Appellants argue that the district court should have granted their motion for a new trial.  We disagree.  Because the district court has the discretion to grant a new trial, its decision will not be disturbed absent a clear abuse of that discretion.  Halla Nursery, Inc. v. Baumann-Furrie & Co., 454 N.W.2d 905, 910 (Minn. 1990).    An appellate court usually defers to the district court, “which has the feel of the trial,” in its decision whether to grant a new trial.  Lamb v. Jordan, 333 N.W.2d 852, 856 (Minn. 1983), appeal after remand, 363 N.W.2d 351 (Minn. App. 1985).  Additionally, “[o]n a motion for a new trial in an action tried without a jury, the court may open the judgment if one has been entered, take additional testimony, amend findings of fact and conclusions of law or make new findings and conclusions, and direct entry of a new judgment.”  Minn. R. Civ. P. 59.01. 
            Appellants argue that they were entitled to a new trial because the decision was incorrectly based on the custody statute and not supported by the evidence.  A decision not justified by the evidence or contrary to law is grounds for a new trial.  Id.  But “
it shall not be presumed, on appeal, to have been made on the ground that the verdict, decision, or report was not justified by the evidence.”  Id.  

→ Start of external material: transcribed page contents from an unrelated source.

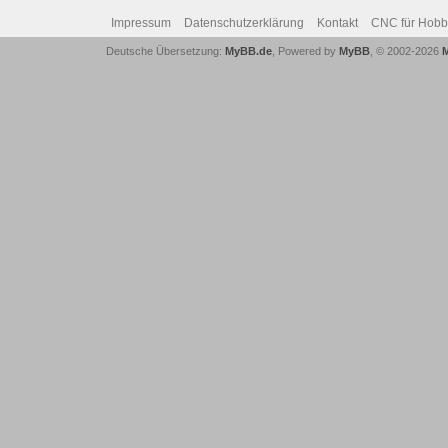
Impressum
Datenschutzerklärung
Kontakt
CNC für Hob
Deutsche Übersetzung:
MyBB.de
, Powered by
MyBB
, © 2002-2026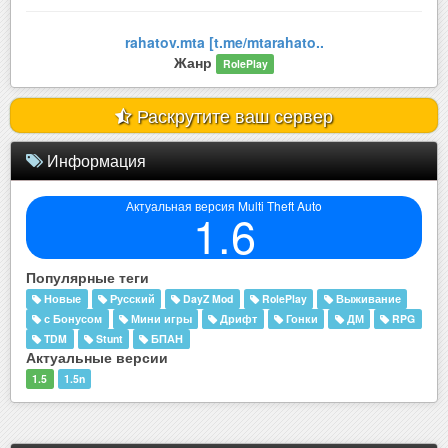
rahatov.mta [t.me/mtarahato..
Жанр
RolePlay
Раскрутите ваш сервер
Информация
Актуальная версия Multi Theft Auto
1.6
Популярные теги
Новые
Русский
DayZ Mod
RolePlay
Выживание
с Бонусом
Мини игры
Дрифт
Гонки
ДМ
RPG
TDM
Stunt
БПАН
Актуальные версии
1.5
1.5n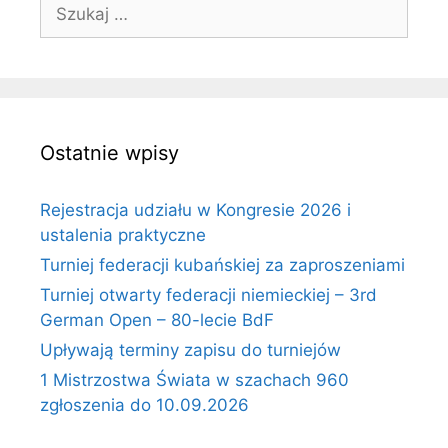
Szukaj:
Ostatnie wpisy
Rejestracja udziału w Kongresie 2026 i
ustalenia praktyczne
Turniej federacji kubańskiej za zaproszeniami
Turniej otwarty federacji niemieckiej – 3rd
German Open – 80-lecie BdF
Upływają terminy zapisu do turniejów
1 Mistrzostwa Świata w szachach 960
zgłoszenia do 10.09.2026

            The district court admitted that its original order erroneously applied the custody statute in lieu of the third-party custody statute.  But because this error was corrected by the court in its amended order, a new trial was unnecessary.  We reject appellants’ argument that the evidence did not support its decision because appellants’ argument merely challenges the district court’s credibility determination.  We conclude that the district court did not abuse its discretion by denying appellants’ motion for a new trial.



*  Retired judge of the Minnesota Court of Appeals, serving by appointment pursuant to Minn. Const. art. VI, § 10.